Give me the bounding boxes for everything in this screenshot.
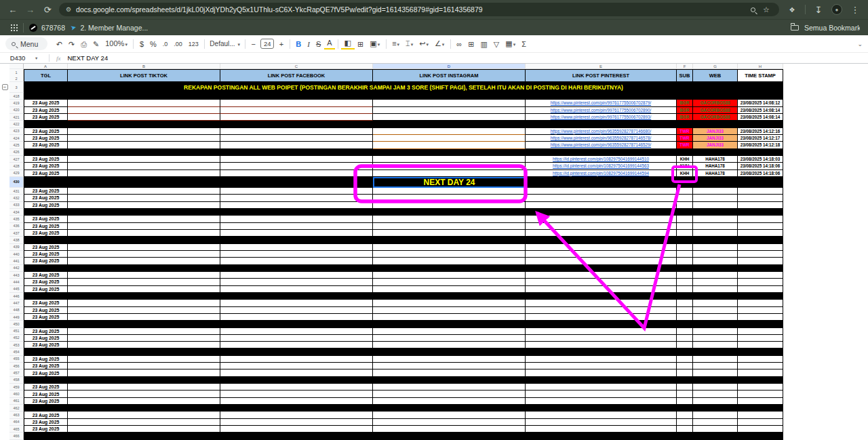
- cell-H420[interactable]: 23/08/2025 14:08:14: [738, 107, 783, 114]
- cell-C441[interactable]: [220, 258, 373, 264]
- cell-E428[interactable]: https://id.pinterest.com/pin/10829750416…: [526, 163, 677, 169]
- extensions-icon[interactable]: ❖: [786, 6, 798, 14]
- cell-F461[interactable]: [677, 398, 693, 405]
- separator-row-434[interactable]: [24, 209, 783, 216]
- cell-A423[interactable]: 23 Aug 2025: [24, 128, 68, 135]
- cell-E456[interactable]: [526, 363, 677, 369]
- cell-A456[interactable]: 23 Aug 2025: [24, 363, 68, 369]
- cell-G435[interactable]: [693, 216, 738, 222]
- undo-button[interactable]: ↶: [53, 36, 65, 52]
- row-header-435[interactable]: 435: [9, 216, 24, 222]
- cell-D433[interactable]: [373, 202, 526, 209]
- cell-E457[interactable]: [526, 369, 677, 376]
- cell-E465[interactable]: [526, 426, 677, 433]
- cell-H463[interactable]: [738, 412, 783, 418]
- cell-E443[interactable]: [526, 272, 677, 279]
- increase-decimal-button[interactable]: .00: [171, 36, 186, 52]
- cell-E431[interactable]: [526, 188, 677, 195]
- cell-D431[interactable]: [373, 188, 526, 195]
- row-header-426[interactable]: 426: [9, 149, 24, 156]
- text-wrap-button[interactable]: ↩▾: [416, 35, 432, 53]
- cell-H447[interactable]: [738, 300, 783, 306]
- separator-row-446[interactable]: [24, 293, 783, 300]
- row-header-418[interactable]: 418: [9, 93, 24, 100]
- cell-G427[interactable]: HAHA178: [693, 156, 738, 163]
- cell-A420[interactable]: 23 Aug 2025: [24, 107, 68, 114]
- percent-button[interactable]: %: [147, 36, 160, 52]
- row-header-437[interactable]: 437: [9, 230, 24, 237]
- cell-G463[interactable]: [693, 412, 738, 418]
- decrease-decimal-button[interactable]: .0: [159, 36, 171, 52]
- cell-H461[interactable]: [738, 398, 783, 405]
- cell-C451[interactable]: [220, 328, 373, 335]
- cell-A449[interactable]: 23 Aug 2025: [24, 314, 68, 321]
- cell-D421[interactable]: [373, 114, 526, 121]
- cell-G456[interactable]: [693, 363, 738, 369]
- cell-D457[interactable]: [373, 369, 526, 376]
- cell-D459[interactable]: [373, 384, 526, 391]
- cell-F447[interactable]: [677, 300, 693, 306]
- header-cell-link-post-tiktok[interactable]: LINK POST TIKTOK: [68, 69, 220, 82]
- cell-H464[interactable]: [738, 419, 783, 426]
- cell-B424[interactable]: [68, 135, 220, 142]
- separator-row-454[interactable]: [24, 348, 783, 355]
- separator-row-450[interactable]: [24, 321, 783, 327]
- cell-H428[interactable]: 23/08/2025 14:18:06: [738, 163, 783, 169]
- row-header-460[interactable]: 460: [9, 391, 24, 397]
- cell-D420[interactable]: [373, 107, 526, 114]
- borders-button[interactable]: ⊞: [355, 36, 367, 52]
- column-header-F[interactable]: F: [677, 64, 693, 69]
- cell-A436[interactable]: 23 Aug 2025: [24, 223, 68, 230]
- cell-H435[interactable]: [738, 216, 783, 222]
- download-icon[interactable]: ↧: [812, 5, 825, 15]
- cell-B432[interactable]: [68, 195, 220, 201]
- functions-button[interactable]: Σ: [519, 36, 530, 52]
- cell-C435[interactable]: [220, 216, 373, 222]
- cell-G423[interactable]: JANJI33: [693, 128, 738, 135]
- row-header-466[interactable]: 466: [9, 433, 24, 439]
- bookmark-member-manage[interactable]: ➤ 2. Member Manage...: [71, 24, 148, 32]
- cell-F452[interactable]: [677, 335, 693, 342]
- cell-G464[interactable]: [693, 419, 738, 426]
- cell-F455[interactable]: [677, 356, 693, 363]
- cell-D437[interactable]: [373, 230, 526, 237]
- redo-button[interactable]: ↷: [65, 36, 77, 52]
- row-header-438[interactable]: 438: [9, 237, 24, 243]
- row-header-457[interactable]: 457: [9, 369, 24, 376]
- cell-E461[interactable]: [526, 398, 677, 405]
- row-header-462[interactable]: 462: [9, 405, 24, 412]
- cell-C464[interactable]: [220, 419, 373, 426]
- apps-grid-icon[interactable]: [11, 24, 12, 26]
- cell-B445[interactable]: [68, 286, 220, 293]
- cell-A465[interactable]: 23 Aug 2025: [24, 426, 68, 433]
- cell-D451[interactable]: [373, 328, 526, 335]
- cell-G449[interactable]: [693, 314, 738, 321]
- cell-D439[interactable]: [373, 244, 526, 251]
- filter-button[interactable]: ▽: [490, 36, 502, 52]
- cell-B459[interactable]: [68, 384, 220, 391]
- insert-chart-button[interactable]: ▥: [477, 36, 490, 52]
- cell-D447[interactable]: [373, 300, 526, 306]
- separator-row-462[interactable]: [24, 405, 783, 412]
- cell-B453[interactable]: [68, 342, 220, 348]
- cell-C456[interactable]: [220, 363, 373, 369]
- cell-C460[interactable]: [220, 391, 373, 397]
- cell-F433[interactable]: [677, 202, 693, 209]
- cell-E439[interactable]: [526, 244, 677, 251]
- cell-G437[interactable]: [693, 230, 738, 237]
- cell-A421[interactable]: 23 Aug 2025: [24, 114, 68, 121]
- cell-H457[interactable]: [738, 369, 783, 376]
- cell-A440[interactable]: 23 Aug 2025: [24, 251, 68, 258]
- cell-G453[interactable]: [693, 342, 738, 348]
- cell-H456[interactable]: [738, 363, 783, 369]
- cell-C437[interactable]: [220, 230, 373, 237]
- cell-A437[interactable]: 23 Aug 2025: [24, 230, 68, 237]
- cell-A463[interactable]: 23 Aug 2025: [24, 412, 68, 418]
- text-color-button[interactable]: A: [324, 38, 335, 49]
- hide-toolbar-button[interactable]: ⌄: [857, 41, 863, 47]
- cell-E440[interactable]: [526, 251, 677, 258]
- cell-A457[interactable]: 23 Aug 2025: [24, 369, 68, 376]
- row-header-419[interactable]: 419: [9, 100, 24, 106]
- cell-A455[interactable]: 23 Aug 2025: [24, 356, 68, 363]
- row-header-421[interactable]: 421: [9, 114, 24, 121]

# # #

Problem description: Return each line of the entries that holds the string "icon".

Output of the exercise:
- extensions-icon[interactable]: ❖: [786, 6, 798, 14]
- download-icon[interactable]: ↧: [812, 5, 825, 15]
- apps-grid-icon[interactable]: [11, 24, 12, 26]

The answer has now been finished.